Applying undertaker cost functions to model quality assessment.

John Archie1, Kevin Karplus

  • 1University of California at Santa Cruz, Biomolecular Engineering, Santa Cruz, CA, USA.

Proteins
|November 13, 2008
PubMed
Summary
This summary is machine-generated.

Undertaker program cost functions assess protein model quality effectively.
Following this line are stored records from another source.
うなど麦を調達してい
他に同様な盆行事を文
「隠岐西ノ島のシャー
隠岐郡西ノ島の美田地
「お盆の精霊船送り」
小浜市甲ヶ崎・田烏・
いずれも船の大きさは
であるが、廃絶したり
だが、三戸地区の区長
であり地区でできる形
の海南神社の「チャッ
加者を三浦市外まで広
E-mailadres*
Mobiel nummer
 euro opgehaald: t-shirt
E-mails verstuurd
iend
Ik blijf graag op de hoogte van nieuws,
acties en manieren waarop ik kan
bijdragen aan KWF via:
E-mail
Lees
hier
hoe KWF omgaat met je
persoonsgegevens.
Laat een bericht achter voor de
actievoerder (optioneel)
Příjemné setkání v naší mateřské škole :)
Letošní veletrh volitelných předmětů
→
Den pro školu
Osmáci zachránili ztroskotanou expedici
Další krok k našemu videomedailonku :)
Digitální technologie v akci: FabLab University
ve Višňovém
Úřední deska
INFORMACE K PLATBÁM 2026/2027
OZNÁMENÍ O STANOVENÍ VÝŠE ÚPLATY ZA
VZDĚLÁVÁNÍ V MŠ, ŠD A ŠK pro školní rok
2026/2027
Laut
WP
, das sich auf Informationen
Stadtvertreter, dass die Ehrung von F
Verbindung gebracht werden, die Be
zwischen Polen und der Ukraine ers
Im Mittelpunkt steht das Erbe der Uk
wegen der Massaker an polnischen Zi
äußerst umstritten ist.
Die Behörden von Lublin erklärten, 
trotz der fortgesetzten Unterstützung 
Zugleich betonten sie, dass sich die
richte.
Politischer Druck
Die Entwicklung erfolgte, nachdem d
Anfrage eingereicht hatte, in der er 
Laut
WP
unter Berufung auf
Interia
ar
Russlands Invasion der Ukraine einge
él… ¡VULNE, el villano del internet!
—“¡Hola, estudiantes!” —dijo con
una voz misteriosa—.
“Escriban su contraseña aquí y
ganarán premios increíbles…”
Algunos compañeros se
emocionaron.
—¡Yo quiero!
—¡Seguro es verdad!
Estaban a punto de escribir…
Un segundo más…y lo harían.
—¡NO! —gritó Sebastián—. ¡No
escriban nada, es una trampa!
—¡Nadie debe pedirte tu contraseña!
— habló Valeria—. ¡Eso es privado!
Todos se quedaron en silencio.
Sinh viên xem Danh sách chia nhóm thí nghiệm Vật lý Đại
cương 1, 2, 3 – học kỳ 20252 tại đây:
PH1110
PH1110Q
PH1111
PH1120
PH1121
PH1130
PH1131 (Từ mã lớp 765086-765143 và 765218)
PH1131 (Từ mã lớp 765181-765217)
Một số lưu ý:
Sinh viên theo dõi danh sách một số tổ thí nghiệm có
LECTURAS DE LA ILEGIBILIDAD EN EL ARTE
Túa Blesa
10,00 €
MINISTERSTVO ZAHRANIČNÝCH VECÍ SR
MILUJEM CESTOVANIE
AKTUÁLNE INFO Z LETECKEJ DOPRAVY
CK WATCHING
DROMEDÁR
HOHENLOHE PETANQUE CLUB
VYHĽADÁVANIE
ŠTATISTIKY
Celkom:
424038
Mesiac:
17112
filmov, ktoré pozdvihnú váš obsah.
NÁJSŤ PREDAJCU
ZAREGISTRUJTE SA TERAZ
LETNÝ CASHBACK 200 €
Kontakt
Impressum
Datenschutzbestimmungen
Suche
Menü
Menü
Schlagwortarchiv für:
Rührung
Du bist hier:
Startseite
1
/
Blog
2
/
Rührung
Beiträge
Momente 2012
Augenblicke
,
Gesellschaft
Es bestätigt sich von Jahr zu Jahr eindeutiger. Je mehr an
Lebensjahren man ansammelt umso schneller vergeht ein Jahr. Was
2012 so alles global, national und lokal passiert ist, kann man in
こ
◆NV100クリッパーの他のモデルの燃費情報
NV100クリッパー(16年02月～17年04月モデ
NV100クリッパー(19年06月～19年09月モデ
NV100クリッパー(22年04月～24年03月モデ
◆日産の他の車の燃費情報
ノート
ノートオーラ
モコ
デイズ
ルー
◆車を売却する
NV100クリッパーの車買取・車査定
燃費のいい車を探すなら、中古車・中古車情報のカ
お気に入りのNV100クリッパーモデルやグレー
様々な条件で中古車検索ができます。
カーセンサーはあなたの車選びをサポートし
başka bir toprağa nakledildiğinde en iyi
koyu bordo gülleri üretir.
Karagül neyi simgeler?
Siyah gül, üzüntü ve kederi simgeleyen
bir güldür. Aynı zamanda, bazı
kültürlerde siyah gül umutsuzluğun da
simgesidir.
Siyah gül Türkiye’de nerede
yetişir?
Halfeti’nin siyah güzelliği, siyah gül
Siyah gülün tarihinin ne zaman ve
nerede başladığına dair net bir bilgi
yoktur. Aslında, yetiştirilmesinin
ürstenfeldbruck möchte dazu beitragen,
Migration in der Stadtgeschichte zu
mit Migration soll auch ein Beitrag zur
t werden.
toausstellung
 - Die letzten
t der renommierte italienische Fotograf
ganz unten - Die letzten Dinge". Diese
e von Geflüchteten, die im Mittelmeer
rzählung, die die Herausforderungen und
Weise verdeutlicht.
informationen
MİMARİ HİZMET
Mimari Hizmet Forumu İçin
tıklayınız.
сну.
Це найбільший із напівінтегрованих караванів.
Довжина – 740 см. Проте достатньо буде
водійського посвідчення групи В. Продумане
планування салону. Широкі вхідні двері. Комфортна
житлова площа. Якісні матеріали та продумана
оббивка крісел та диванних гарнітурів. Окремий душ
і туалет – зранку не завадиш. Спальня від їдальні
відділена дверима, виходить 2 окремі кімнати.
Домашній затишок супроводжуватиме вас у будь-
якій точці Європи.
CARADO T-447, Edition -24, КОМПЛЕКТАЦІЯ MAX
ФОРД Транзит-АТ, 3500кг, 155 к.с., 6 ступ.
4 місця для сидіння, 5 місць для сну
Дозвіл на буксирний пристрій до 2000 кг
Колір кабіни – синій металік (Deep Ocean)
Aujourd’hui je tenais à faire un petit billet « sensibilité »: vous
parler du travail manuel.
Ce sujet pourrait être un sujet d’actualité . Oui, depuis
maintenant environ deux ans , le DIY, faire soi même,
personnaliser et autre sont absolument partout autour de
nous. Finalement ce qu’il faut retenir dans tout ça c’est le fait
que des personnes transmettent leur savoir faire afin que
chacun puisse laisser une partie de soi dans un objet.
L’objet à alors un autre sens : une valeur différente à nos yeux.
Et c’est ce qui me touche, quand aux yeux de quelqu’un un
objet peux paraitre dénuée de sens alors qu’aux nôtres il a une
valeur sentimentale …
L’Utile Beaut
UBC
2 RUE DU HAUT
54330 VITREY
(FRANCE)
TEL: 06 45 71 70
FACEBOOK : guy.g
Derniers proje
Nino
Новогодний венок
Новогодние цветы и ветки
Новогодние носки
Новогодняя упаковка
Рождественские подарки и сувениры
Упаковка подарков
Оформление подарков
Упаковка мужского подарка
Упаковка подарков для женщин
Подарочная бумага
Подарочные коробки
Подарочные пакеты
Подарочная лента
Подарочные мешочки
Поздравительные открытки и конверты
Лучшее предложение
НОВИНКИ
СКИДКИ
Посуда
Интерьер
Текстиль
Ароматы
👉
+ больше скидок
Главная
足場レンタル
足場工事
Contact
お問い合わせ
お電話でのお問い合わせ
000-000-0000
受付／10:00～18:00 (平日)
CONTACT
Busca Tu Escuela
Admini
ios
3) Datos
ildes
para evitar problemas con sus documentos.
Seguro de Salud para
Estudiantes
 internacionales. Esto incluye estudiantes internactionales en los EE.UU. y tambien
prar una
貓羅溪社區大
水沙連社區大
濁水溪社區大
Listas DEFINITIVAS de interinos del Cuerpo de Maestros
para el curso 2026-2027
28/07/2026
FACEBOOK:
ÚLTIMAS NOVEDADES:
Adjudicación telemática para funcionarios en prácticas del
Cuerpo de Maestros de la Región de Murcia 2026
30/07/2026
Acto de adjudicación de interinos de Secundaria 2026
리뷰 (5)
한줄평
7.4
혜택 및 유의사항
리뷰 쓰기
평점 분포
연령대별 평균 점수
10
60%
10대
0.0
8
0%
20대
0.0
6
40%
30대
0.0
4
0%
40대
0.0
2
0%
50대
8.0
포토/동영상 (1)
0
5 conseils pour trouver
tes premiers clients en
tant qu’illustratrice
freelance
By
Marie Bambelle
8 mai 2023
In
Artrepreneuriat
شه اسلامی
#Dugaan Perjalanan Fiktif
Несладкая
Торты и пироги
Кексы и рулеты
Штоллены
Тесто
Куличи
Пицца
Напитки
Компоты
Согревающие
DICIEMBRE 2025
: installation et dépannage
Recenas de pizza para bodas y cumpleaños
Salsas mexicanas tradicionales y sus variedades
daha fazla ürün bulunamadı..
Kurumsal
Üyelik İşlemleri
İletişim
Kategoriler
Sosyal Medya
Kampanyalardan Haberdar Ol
This protein structure prediction method achieves high accuracy without consensus techniques, improving further with them.

Related Experiment Videos

Area of Science:

  • Computational Biology
  • Structural Bioinformatics
  • Protein Science

Background:

  • Protein structure prediction is crucial for understanding biological function.
  • Accurate model quality assessment (MQA) is essential for reliable predictions.
  • Existing MQA methods often rely on consensus techniques.

Purpose of the Study:

  • To evaluate the effectiveness of Undertaker's cost functions for MQA.
  • To assess Undertaker's performance independently of consensus-based methods.
  • To explore the impact of consensus features on Undertaker's MQA accuracy.

Main Methods:

  • Utilizing Undertaker's cost functions for protein model quality assessment.
  • Generating protein conformations via fragment assembly.
  • Employing a novel weighted Kendall's tau (tau(3)) correlation measure.
  • Comparing performance with and without consensus-based features.

Main Results:

  • Undertaker's cost functions achieve MQA accuracy comparable to existing methods.
  • Performance significantly improves with the addition of consensus-based features.
  • Superior MQA results reported across all correlation measures for models without missing atoms.

Conclusions:

  • Undertaker's cost functions provide a robust MQA approach.
  • The method demonstrates competitive accuracy, especially when enhanced with consensus features.
  • This study highlights the potential of Undertaker for reliable protein structure assessment.